Les légumes, Julie ne va plus les chercher à l’alimentation du quartier, mais les cultive et les ramasse dans leur jardin : carottes, haricots, tomates, pommes de terre, etc. La jeune citadine découvre alors une cuisine plus rustique : soupe de haricots, beignets à la farine de châtaigne, ou encore sciacci fourrés au brocciu frais, que l’on fait cuire sur une pierre plate, a teghja. Charles continue à faire son pain au four, et quand il devient trop dur, il le trempe dans l’eau pour le ramollir et ajoute un filet d’huile d’olive, au grand désarroi de Julie ! Elle ne comprend pas qu’on puisse manger du pain rassis mouillé : « Elle n’est pas une poule ! », le gronde-t-elle, avant de l’enjoindre à aller chercher du pain frais à la boulangerie.
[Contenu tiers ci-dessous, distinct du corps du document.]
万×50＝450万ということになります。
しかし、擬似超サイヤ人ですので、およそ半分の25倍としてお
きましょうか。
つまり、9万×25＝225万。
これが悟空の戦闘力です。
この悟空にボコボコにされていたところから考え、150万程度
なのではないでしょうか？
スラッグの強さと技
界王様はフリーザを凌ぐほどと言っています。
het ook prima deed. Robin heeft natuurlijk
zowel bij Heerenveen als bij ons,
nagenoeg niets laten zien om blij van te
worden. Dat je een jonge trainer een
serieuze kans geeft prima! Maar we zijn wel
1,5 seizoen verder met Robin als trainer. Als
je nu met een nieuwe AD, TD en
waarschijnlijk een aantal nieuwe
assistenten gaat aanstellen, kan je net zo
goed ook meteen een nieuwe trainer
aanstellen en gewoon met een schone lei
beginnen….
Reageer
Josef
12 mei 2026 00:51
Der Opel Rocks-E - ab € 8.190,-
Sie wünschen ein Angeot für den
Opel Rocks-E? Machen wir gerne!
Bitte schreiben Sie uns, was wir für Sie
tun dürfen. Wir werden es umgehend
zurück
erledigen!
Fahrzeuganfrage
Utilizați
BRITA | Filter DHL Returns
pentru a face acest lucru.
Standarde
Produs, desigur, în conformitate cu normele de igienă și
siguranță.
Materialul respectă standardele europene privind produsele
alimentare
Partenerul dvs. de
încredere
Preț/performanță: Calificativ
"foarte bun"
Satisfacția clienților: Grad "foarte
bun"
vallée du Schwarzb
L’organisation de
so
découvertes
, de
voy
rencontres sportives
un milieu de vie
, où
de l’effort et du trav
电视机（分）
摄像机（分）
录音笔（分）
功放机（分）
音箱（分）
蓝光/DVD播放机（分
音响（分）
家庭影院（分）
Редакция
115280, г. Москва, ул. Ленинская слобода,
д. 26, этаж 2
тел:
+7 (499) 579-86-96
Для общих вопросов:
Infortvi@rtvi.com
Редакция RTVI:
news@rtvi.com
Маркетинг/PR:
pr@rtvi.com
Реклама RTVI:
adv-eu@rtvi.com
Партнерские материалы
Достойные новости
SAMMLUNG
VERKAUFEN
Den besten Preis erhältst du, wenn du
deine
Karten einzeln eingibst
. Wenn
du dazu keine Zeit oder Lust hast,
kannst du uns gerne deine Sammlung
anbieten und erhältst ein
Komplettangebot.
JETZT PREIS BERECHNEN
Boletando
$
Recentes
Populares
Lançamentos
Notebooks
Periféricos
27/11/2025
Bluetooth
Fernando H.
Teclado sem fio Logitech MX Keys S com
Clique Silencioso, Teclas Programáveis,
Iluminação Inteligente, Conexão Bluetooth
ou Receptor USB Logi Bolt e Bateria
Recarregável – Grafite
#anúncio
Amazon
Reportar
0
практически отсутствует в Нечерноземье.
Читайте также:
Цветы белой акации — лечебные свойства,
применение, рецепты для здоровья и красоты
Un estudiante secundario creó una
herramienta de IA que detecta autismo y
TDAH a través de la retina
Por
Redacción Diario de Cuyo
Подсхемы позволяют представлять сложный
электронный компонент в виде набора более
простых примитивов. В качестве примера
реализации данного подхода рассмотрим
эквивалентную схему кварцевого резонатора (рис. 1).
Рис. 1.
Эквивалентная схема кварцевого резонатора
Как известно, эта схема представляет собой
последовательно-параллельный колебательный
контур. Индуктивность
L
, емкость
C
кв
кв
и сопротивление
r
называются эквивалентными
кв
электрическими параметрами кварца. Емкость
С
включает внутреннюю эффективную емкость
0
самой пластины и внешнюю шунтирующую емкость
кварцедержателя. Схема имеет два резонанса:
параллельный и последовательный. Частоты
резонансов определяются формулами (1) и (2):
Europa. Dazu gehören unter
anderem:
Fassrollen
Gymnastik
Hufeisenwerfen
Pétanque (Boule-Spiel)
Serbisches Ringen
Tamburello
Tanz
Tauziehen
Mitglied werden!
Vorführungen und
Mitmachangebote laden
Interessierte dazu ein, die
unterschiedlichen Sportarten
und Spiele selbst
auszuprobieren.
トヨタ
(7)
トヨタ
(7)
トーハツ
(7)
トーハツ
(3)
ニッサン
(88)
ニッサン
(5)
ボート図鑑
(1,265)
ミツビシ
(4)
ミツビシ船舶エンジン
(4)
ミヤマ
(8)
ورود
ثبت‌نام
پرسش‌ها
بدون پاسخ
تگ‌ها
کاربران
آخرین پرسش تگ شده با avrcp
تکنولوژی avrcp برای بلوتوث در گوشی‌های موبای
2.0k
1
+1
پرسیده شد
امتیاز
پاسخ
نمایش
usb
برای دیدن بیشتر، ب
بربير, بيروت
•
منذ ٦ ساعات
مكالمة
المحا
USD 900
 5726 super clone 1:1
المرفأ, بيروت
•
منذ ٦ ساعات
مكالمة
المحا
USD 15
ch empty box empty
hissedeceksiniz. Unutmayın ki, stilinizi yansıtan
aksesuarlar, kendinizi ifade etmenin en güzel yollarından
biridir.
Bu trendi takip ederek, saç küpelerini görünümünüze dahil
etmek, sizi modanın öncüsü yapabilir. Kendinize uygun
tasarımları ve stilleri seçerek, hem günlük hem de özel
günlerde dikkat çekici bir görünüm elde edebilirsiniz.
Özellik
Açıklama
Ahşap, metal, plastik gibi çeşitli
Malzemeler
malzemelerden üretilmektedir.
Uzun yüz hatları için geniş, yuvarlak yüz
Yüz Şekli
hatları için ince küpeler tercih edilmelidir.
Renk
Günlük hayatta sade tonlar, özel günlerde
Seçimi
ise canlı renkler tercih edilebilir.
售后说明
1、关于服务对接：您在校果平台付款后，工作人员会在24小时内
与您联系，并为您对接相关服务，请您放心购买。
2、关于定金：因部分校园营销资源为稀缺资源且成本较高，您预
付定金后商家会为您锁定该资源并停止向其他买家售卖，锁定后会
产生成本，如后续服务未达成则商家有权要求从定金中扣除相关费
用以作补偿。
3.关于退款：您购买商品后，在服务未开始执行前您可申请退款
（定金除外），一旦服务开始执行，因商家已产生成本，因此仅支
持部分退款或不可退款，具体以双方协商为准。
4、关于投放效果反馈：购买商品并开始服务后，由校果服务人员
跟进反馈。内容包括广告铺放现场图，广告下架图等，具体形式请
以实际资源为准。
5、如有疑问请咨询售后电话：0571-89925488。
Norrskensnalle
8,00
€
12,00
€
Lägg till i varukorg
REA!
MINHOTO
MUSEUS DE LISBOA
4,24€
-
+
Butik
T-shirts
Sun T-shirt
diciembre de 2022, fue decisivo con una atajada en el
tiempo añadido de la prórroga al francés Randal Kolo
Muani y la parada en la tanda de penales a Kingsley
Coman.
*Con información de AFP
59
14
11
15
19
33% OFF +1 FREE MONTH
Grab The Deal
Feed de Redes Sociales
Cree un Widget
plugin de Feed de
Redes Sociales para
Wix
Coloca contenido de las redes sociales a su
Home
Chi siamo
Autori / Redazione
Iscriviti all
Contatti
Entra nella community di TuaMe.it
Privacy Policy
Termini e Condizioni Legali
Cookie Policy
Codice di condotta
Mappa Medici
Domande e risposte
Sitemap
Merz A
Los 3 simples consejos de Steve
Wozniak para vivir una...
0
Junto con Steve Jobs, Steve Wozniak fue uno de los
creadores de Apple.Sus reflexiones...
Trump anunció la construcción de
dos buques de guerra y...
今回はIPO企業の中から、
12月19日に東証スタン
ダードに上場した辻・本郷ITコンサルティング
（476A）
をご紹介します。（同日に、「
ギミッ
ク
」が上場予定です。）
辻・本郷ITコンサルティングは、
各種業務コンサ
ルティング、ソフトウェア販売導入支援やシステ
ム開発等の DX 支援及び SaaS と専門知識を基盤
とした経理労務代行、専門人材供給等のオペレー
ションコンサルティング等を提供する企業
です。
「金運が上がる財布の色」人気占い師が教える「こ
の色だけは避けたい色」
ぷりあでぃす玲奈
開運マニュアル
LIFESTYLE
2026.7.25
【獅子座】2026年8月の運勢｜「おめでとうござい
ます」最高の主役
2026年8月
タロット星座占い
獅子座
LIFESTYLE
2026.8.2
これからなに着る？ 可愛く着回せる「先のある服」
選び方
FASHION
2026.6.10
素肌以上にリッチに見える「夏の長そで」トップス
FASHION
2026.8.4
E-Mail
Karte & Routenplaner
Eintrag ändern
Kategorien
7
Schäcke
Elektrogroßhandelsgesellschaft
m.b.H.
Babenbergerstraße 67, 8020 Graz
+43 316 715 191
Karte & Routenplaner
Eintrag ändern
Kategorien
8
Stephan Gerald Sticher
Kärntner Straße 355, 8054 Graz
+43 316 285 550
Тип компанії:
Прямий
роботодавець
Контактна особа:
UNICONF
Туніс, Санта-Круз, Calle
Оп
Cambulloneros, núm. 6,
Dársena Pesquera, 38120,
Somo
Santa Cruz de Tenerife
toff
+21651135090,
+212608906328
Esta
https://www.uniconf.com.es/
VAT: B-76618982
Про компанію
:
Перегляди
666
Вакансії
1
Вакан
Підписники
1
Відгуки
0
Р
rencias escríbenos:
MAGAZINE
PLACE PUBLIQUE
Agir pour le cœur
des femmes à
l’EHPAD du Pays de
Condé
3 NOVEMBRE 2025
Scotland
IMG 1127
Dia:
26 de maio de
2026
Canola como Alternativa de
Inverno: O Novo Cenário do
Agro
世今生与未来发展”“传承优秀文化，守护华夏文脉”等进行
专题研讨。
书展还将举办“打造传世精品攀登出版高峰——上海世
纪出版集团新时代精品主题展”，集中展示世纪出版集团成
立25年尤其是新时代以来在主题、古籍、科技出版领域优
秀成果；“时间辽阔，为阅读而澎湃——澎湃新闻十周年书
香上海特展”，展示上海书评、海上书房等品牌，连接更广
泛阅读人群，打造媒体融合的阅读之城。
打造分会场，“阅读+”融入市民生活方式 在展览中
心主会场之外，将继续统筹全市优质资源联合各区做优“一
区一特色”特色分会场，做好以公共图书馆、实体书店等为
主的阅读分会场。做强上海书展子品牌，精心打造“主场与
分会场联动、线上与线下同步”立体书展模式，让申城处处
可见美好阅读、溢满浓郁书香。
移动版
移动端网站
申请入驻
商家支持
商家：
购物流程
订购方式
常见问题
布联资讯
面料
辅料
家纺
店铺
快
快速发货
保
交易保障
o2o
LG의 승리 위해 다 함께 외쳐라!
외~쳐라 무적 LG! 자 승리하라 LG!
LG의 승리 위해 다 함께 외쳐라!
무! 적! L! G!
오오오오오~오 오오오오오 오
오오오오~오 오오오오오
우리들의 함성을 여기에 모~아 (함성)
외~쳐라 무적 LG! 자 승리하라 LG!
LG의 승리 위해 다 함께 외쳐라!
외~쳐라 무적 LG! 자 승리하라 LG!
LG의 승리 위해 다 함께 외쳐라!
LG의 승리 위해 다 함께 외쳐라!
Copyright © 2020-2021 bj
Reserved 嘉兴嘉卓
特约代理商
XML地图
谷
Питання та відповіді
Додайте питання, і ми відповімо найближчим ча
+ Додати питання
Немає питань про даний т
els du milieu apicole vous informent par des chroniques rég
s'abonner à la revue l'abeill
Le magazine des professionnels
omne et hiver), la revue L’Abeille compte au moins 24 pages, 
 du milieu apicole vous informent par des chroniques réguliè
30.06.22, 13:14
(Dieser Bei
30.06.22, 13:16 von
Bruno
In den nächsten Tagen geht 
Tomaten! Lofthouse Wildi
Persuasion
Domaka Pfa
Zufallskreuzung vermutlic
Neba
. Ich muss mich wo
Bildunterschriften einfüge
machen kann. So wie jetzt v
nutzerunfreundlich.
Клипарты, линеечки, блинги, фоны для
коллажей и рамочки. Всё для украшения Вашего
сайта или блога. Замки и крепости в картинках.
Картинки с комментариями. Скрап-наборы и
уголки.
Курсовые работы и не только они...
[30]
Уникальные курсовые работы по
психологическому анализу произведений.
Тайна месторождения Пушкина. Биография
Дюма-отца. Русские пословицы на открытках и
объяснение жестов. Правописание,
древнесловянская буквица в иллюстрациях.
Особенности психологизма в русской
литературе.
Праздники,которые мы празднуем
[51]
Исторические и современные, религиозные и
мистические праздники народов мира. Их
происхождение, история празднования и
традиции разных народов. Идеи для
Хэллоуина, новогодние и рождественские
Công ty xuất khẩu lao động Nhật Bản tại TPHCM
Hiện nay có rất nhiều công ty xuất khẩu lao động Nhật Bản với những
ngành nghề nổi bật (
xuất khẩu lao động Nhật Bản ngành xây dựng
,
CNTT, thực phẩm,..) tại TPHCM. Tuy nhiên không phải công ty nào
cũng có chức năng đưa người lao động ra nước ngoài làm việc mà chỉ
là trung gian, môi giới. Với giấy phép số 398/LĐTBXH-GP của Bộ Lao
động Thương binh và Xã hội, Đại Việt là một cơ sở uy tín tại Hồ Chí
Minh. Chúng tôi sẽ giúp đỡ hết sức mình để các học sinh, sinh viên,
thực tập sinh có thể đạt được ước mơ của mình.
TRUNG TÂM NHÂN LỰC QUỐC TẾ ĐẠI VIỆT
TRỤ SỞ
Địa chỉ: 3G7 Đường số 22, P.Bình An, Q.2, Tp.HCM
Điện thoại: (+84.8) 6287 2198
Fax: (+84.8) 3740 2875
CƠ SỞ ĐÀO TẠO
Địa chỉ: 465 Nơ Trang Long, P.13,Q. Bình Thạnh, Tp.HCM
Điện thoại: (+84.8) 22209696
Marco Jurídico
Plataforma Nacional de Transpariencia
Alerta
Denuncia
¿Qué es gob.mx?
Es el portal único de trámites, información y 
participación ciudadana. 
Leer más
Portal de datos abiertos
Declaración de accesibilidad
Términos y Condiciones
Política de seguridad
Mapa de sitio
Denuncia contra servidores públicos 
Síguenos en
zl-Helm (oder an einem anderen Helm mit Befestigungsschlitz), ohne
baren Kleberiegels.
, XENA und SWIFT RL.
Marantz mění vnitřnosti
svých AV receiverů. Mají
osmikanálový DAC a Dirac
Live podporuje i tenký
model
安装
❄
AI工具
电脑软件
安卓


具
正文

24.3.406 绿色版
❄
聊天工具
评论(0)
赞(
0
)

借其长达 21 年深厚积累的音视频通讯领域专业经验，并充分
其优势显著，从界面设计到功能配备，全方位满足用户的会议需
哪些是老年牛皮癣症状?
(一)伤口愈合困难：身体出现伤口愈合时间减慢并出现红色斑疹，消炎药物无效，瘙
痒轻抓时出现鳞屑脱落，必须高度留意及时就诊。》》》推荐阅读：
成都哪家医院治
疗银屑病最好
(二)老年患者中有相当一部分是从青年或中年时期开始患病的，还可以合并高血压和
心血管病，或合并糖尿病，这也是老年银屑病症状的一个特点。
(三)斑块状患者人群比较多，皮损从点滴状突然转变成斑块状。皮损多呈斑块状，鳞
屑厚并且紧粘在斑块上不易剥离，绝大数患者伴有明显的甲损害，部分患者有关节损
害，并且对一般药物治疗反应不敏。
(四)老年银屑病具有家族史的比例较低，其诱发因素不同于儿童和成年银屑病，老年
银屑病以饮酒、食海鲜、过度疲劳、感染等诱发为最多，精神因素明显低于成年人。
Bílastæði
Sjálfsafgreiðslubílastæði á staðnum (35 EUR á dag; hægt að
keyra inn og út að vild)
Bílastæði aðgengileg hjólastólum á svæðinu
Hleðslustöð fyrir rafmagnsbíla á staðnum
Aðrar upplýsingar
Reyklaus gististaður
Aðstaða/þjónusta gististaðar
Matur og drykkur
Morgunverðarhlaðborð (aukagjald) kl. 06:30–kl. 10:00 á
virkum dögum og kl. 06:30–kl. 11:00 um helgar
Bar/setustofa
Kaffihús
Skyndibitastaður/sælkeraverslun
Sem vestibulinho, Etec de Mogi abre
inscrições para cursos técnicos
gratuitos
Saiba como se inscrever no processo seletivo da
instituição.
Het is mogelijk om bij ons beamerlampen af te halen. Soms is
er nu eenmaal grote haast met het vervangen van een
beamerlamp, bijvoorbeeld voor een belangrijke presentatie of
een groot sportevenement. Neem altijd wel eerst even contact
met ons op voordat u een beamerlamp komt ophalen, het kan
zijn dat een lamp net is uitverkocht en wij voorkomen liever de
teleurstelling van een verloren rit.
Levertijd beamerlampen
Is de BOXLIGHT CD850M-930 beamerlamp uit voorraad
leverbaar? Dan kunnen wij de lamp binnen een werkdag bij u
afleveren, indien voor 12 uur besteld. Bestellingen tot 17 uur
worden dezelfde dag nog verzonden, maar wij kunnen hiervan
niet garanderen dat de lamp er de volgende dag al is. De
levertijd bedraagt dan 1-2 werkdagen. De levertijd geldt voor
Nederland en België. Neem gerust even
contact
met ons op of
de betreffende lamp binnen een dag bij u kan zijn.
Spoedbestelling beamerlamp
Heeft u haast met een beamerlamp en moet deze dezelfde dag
À Noël, ce n’est plus le cabri que son père faisait rôtir à la cheminée, mais a rivia, le plat traditionnel de l’Extrême-Sud, reflet d’une histoire pastorale et modeste. Et puis, il y a le décalage de la langue entre ces deux mondes : Julie ne comprend pas sa belle-mère, qui parle le corse paisanu, et cette dernière ne comprend pas Julie, qui parle le corse ajaccien…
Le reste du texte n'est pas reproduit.